The problem.
Copy each line below in which the word "contratos" occurs.
Recorded information section start
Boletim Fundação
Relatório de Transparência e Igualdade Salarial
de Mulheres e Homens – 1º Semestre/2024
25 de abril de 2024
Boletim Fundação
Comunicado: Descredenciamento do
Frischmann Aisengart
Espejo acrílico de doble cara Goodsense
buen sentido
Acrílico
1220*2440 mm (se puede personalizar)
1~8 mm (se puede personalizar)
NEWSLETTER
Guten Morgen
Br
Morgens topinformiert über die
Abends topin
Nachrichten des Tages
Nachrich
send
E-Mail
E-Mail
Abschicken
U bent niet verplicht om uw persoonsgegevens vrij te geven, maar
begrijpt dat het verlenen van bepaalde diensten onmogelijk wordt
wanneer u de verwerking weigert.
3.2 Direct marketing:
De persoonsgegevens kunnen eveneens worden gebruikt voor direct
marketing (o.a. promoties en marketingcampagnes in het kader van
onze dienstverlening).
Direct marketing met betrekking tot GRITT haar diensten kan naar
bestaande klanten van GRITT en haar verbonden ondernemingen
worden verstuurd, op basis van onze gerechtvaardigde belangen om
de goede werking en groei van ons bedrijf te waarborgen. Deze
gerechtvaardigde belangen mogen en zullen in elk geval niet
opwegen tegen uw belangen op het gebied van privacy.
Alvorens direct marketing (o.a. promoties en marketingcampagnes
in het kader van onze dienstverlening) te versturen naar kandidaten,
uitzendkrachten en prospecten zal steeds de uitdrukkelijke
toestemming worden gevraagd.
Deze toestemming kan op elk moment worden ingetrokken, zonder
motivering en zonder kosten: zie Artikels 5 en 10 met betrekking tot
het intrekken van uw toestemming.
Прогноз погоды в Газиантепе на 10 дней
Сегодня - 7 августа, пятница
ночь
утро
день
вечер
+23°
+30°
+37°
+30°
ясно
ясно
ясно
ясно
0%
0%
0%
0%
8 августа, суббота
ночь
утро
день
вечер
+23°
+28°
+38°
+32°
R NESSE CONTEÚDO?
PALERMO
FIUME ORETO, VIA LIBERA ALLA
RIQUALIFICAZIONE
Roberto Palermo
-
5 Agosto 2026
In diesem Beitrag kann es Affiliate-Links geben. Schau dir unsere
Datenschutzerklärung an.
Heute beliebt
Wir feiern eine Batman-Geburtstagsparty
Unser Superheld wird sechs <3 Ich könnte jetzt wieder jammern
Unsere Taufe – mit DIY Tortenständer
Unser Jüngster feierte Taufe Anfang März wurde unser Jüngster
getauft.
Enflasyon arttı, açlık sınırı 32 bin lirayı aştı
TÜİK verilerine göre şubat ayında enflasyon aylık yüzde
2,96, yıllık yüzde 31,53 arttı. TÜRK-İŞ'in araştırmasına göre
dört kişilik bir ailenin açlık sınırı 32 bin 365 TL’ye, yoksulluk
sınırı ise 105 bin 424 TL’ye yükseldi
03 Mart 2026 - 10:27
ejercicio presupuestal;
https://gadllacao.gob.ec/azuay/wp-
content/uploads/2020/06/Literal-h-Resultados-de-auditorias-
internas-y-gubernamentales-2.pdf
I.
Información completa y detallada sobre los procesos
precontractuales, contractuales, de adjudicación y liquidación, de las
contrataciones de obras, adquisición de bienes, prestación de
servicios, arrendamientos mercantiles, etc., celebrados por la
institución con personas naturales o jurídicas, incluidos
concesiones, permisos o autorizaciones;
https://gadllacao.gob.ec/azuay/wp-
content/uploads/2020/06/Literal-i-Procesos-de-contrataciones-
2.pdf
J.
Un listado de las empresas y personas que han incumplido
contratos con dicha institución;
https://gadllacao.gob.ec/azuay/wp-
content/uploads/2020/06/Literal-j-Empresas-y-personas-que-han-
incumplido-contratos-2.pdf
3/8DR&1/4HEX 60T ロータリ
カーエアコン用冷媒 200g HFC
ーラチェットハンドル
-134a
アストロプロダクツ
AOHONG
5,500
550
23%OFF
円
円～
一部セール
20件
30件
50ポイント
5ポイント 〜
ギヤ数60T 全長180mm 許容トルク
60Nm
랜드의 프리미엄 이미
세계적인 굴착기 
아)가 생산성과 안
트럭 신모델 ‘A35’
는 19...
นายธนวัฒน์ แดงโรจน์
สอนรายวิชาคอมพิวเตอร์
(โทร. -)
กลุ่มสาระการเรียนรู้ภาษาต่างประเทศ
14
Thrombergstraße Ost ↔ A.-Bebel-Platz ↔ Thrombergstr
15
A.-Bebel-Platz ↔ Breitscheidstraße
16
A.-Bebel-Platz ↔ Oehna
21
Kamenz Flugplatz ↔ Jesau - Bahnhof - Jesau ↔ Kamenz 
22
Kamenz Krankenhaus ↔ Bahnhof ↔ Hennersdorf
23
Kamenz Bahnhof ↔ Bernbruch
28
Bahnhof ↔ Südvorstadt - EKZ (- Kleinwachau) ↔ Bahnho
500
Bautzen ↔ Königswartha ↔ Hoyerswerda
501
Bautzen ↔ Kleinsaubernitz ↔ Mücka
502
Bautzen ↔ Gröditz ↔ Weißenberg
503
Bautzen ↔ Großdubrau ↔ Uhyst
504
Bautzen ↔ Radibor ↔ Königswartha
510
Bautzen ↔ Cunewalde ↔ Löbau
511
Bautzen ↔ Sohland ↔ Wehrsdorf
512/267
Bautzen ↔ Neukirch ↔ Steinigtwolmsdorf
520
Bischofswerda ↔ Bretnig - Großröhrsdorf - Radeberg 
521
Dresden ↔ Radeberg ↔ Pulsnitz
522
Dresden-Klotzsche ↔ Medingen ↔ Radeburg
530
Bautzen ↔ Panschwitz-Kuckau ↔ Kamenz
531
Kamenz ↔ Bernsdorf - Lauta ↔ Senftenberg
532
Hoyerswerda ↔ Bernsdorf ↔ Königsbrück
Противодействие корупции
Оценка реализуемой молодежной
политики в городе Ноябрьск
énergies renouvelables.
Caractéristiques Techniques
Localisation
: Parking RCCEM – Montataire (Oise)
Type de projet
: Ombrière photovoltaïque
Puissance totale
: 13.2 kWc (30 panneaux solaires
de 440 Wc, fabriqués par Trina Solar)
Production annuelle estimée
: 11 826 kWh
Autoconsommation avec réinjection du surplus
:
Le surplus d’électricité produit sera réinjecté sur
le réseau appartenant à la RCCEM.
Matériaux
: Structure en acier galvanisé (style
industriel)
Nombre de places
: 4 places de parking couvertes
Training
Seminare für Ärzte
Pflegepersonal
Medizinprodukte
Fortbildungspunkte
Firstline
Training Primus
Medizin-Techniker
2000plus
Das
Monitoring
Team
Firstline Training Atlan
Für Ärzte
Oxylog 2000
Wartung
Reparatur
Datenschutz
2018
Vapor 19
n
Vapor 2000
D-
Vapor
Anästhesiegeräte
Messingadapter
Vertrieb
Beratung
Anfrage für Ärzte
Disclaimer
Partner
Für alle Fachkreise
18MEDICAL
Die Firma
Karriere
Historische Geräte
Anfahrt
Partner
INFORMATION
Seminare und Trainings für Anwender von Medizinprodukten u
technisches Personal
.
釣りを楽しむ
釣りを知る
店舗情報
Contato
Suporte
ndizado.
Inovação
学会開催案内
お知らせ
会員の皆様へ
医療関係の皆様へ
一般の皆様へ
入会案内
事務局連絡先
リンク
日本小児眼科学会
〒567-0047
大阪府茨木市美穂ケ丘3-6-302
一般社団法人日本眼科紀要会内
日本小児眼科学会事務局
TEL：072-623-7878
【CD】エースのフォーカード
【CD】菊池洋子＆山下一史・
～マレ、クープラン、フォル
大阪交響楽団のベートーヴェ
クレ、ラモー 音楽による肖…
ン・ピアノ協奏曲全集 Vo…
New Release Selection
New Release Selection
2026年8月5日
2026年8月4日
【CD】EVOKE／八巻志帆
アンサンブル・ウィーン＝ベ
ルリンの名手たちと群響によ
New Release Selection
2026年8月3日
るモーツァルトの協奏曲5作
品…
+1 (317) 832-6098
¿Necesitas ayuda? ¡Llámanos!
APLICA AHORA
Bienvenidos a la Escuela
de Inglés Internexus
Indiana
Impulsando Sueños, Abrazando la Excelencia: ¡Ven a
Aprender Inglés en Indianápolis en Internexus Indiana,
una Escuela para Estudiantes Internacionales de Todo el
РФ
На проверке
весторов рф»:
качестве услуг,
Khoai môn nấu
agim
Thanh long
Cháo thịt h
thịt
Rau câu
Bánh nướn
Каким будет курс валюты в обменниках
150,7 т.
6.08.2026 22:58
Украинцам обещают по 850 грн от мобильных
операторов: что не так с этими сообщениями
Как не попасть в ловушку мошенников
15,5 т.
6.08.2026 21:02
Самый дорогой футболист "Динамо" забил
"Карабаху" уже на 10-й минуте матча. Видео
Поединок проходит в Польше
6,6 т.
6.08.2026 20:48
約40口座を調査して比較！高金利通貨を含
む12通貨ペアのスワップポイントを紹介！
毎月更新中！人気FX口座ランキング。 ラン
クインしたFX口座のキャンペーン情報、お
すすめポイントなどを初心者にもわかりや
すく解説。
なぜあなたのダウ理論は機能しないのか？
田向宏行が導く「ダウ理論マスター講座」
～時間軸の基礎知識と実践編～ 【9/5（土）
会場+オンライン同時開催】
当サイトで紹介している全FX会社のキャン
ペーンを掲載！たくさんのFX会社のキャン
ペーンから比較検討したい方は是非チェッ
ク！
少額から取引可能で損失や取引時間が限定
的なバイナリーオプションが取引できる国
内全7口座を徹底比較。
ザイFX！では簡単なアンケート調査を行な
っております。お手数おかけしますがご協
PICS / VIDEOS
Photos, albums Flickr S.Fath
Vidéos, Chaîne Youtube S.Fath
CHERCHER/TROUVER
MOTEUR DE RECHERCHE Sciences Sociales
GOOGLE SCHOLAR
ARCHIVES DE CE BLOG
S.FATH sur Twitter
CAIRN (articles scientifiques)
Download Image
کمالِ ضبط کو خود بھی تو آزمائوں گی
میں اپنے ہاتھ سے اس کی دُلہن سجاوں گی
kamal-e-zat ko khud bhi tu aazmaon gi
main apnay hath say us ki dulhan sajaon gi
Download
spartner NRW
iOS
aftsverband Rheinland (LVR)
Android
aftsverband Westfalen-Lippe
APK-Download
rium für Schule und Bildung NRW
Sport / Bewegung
Recorded information section end
Written reply.
contratos con dicha institución;
incumplido-contratos-2.pdf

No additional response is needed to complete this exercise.